Each year in the United States there are about 4.7 million injuries reported due to dog bites. Fifty percent of the bites happens at the residence where the dog lives. Is your dog covered under your homeowners liability? The answer to that question lies within the pages of your homeowners policy but if you are a dog owner, don't assume a dog bite is covered.
Do Your Homework
The Insurance Services Office (ISO) rolled out a canine exclusion endorsement in the Homeowners 2011 program. Some insurance companies have adopted this exclusion and other companies have written their policy to give-back or include coverage. It's a must that dog owners have a conversation with their homeowners insurance agent about animal liability, specifically canine liability. Never assume it's covered. The average dog bite claim costs about $24,000 so it's wise to know who will get to pay that bill.
How Much Is Enough?
How much liability coverage does a dog owner need? That's impossible to answer but most insurance agents will advise you to purchase as much as you can afford. Thirty-three percent of all dollars paid out for homeowners liability claims can be attributed to dog bites. $412 million was paid by insurance companies for dog bites in 2009. It's easy to think "this will never happen to me" or "my dog would never bite" but it happens and when it does, it's expensive.

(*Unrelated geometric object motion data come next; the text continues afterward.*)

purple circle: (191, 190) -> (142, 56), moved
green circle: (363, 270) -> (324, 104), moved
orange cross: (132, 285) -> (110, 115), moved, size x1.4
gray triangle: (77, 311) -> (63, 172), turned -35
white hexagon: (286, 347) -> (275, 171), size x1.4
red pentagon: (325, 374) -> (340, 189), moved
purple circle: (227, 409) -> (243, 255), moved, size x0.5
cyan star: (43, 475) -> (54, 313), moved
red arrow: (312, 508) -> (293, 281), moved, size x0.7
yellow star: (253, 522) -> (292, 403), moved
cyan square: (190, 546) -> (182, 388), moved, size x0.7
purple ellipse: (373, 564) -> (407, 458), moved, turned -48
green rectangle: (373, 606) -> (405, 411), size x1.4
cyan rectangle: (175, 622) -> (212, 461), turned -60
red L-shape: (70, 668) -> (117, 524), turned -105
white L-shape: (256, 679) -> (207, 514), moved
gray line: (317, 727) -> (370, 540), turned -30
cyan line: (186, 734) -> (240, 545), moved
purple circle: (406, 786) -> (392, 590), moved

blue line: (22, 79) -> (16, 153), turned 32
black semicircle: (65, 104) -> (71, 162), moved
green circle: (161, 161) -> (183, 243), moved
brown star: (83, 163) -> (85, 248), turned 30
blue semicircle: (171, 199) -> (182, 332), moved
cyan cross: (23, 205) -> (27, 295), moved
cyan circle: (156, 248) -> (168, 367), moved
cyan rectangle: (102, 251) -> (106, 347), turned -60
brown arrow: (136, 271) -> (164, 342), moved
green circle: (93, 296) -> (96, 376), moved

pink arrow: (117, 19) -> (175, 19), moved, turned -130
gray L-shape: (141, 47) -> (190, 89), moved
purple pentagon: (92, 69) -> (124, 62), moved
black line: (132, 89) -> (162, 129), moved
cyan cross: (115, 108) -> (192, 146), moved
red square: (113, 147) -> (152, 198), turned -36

Since your homeowners policy may or may not cover animal liability the next recommendation would be a personal umbrella policy. An umbrella policy typically increases the underlying policy limits by $1 million or more and in addition may provide coverage for some claims that the underlying policies do not cover. Each umbrella policy or excess liability policy is different so it's important to determine if this policy would respond for an animal liability claim. Umbrella policies are very inexpensive and are highly recommended.
It's clear by looking at the statistics that dog bites do happen and when they do, they aren't cheap. Schedule a review of your liability coverage with your insurance agent and know where you stand. It's always best to find out what you have, or don't have, before an incident rather than after.